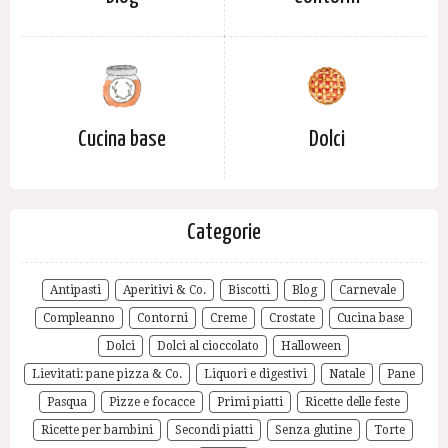
Cucina base
Dolci
Categorie
Antipasti
Aperitivi & Co.
Biscotti
Blog
Carnevale
Compleanno
Contorni
Creme
Crostate
Cucina base
Dolci
Dolci al cioccolato
Halloween
Lievitati: pane pizza & Co.
Liquori e digestivi
Natale
Pane
Pasqua
Pizze e focacce
Primi piatti
Ricette delle feste
Ricette per bambini
Secondi piatti
Senza glutine
Torte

Task instructions - Each entry should be repeated exactly as it appears; the pictures stay out.

Task output -
Cucina base
Dolci
Categorie
Antipasti
Aperitivi & Co.
Biscotti
Blog
Carnevale
Compleanno
Contorni
Creme
Crostate
Cucina base
Dolci
Dolci al cioccolato
Halloween
Lievitati: pane pizza & Co.
Liquori e digestivi
Natale
Pane
Pasqua
Pizze e focacce
Primi piatti
Ricette delle feste
Ricette per bambini
Secondi piatti
Senza glutine
Torte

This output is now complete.